Describing how the music sounds is more tricky. To create it, Wall has used samples from recordings by some 34 different musicians, composers or groups, including modernists, free improvisers, minimalists and out-rock outfits. The pieces here can sound like any and all of these things at once, although the latter pair of genres much less so than the former on all but one track, "Distil", a study in dissonant ostinato figures punctuated occasionally by a drum-machine snare/bass drum combination reminiscent of industrial music. Wall has also extensively sampled the credited musicians and used their own playing to give shape to his compositions -- a contributing factor, surely, to the fine logicality of the whole thing, particularly given the involvement of the hugely talented John Edwards.

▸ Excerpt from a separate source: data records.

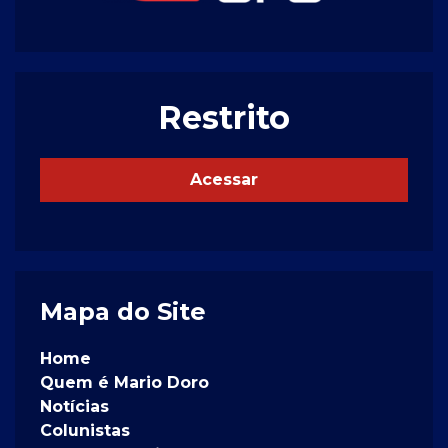
Restrito
Acessar
Mapa do Site
Home
Quem é Mario Doro
Notícias
Colunistas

Perhaps one comparison might be very superior film music, in the use of post-war classical figurations, but also in the music's tendency to set up an idea, pursue it for a relatively short time and then cut to something else. The ideas are not episodic, but the superficial mood shifts, sometimes quite radically, at fairly regular intervals. Neither jump-cuts nor fumbles, these changes represent a genuinely filmic imagination, a series of different scenes through which a single narrative is threaded.

In this way, Wall can have his cake and eat it; there are sections which would be impossible in group improvisation, but the stale one-man-and-his-cursor feel of some electronica is leavened by more than just a few sampled licks. I have the impression, for example, that whole chunks of John Edwards' thought processes have given shape to these works as much as have Wall's own considerable talents. Like a desert cactus, this may be prickly and not conventionally pretty stuff, but for all that -- indeed, because of it -- it's genuinely beautiful.